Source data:

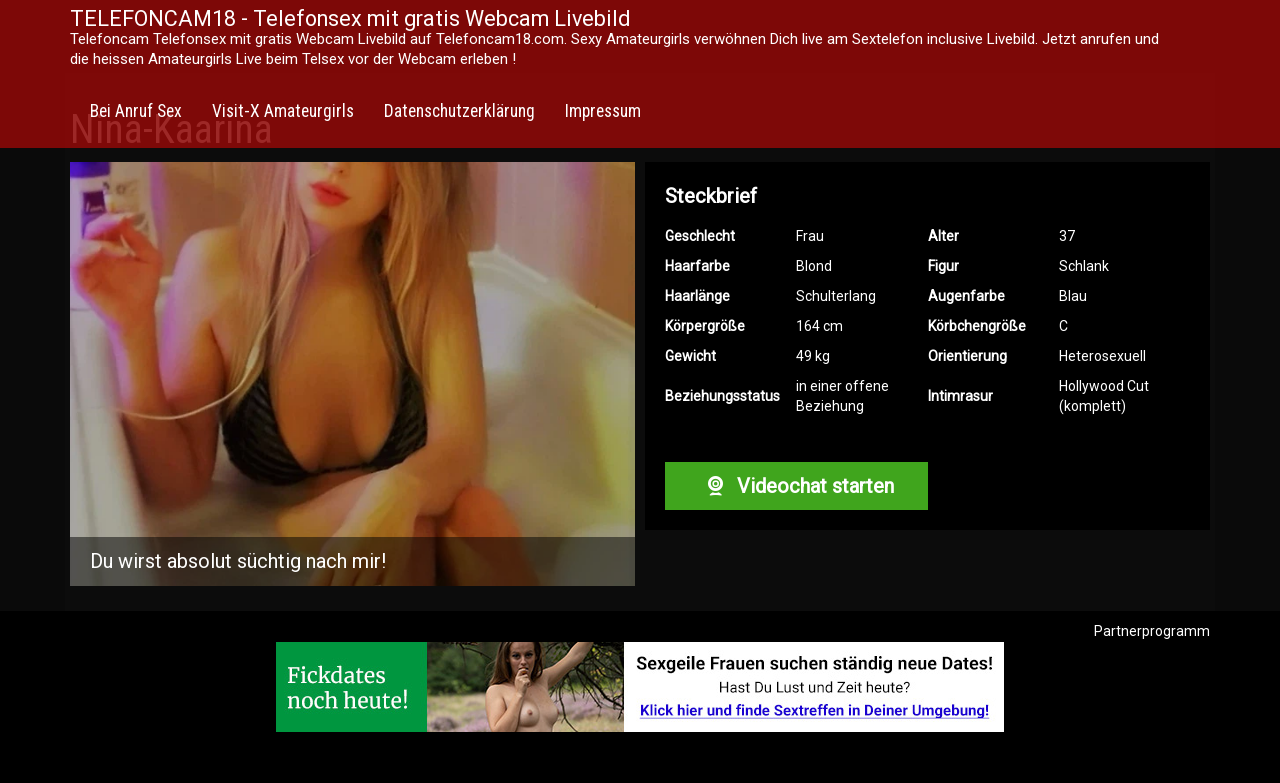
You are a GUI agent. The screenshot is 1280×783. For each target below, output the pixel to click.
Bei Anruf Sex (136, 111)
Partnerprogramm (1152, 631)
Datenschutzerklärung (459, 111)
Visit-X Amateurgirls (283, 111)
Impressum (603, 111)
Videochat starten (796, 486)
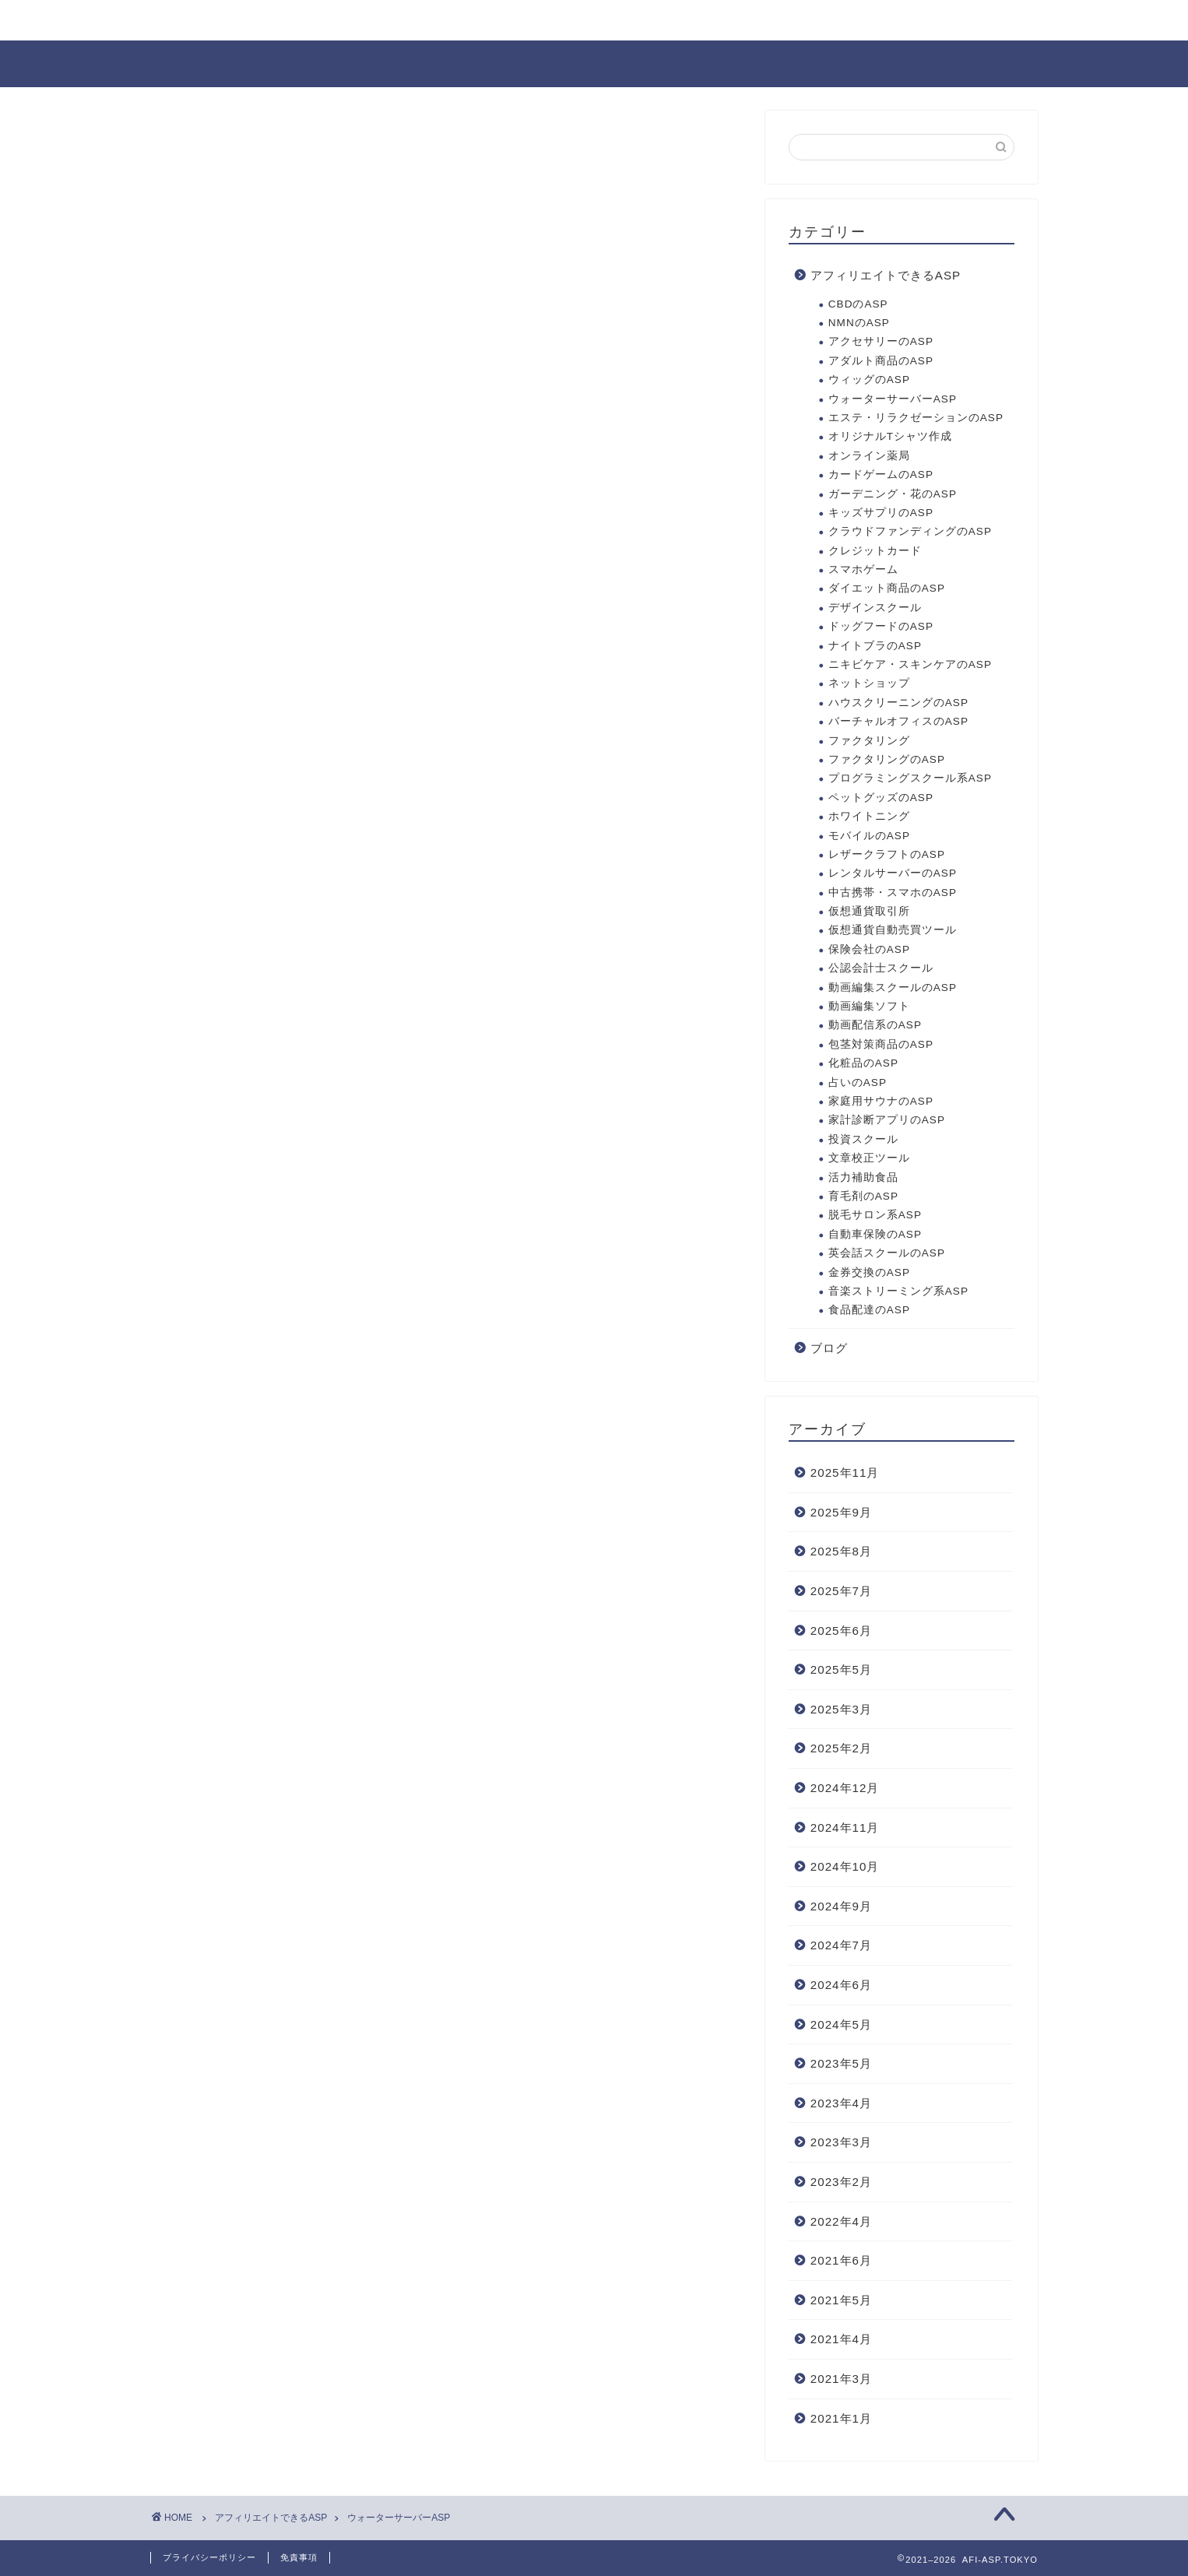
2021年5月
...
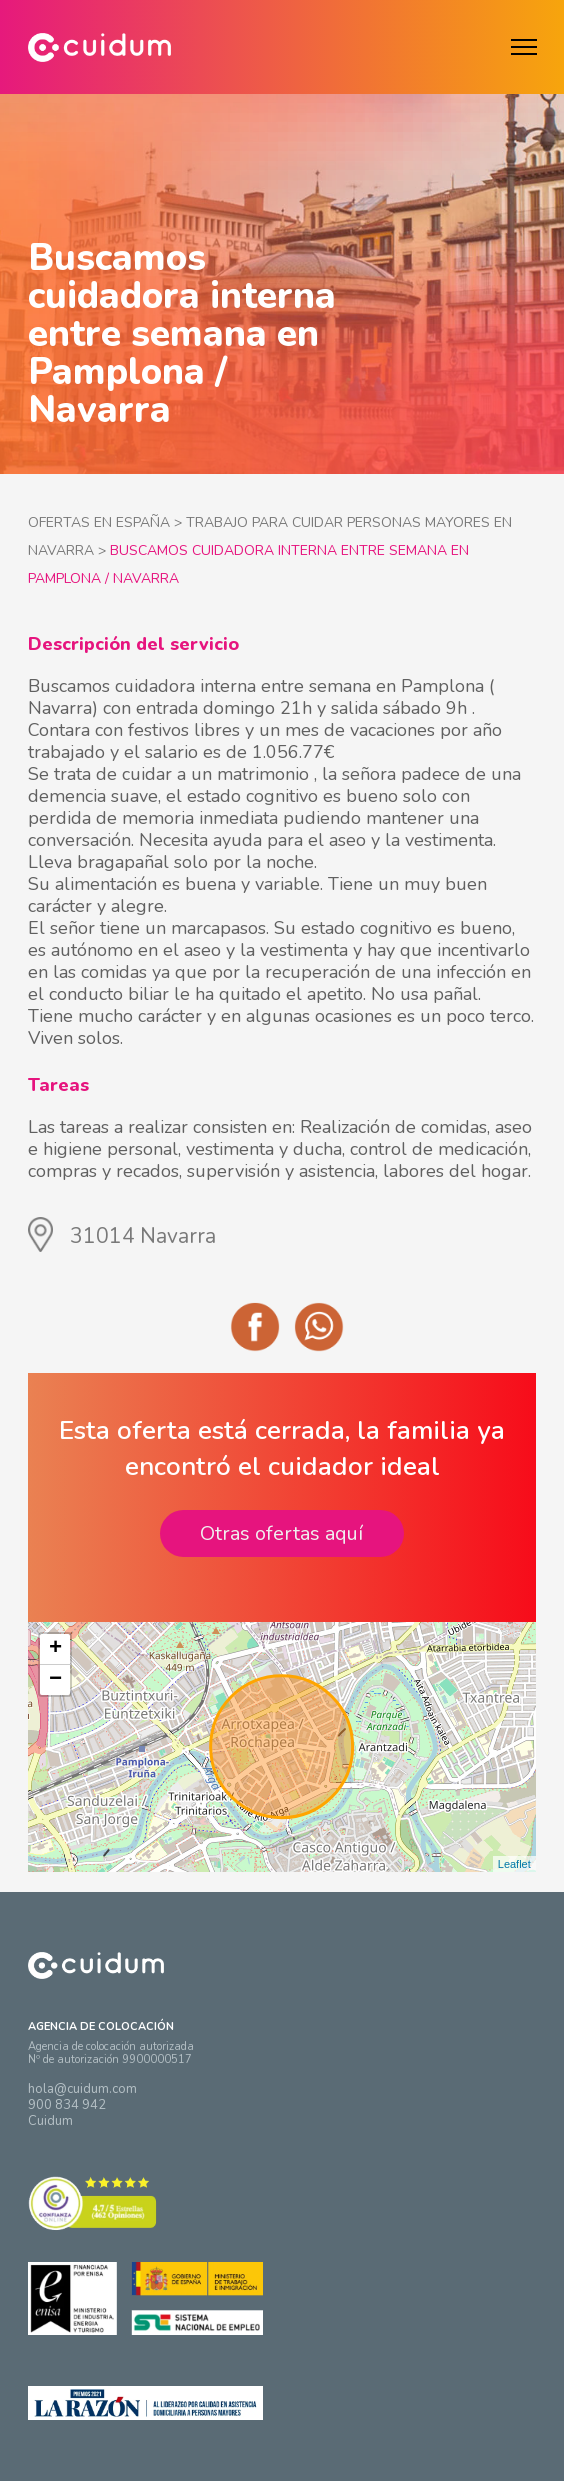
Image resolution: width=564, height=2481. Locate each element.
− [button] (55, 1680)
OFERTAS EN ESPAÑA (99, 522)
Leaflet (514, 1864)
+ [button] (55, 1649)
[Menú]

• Work required: Copy all lines above containing the string "each".

• Output below:
You are a GUI agent. The screenshot is 1280×783. For each target below, output the pixel to click.
Image resolution: width=564, height=2481. Locate each element.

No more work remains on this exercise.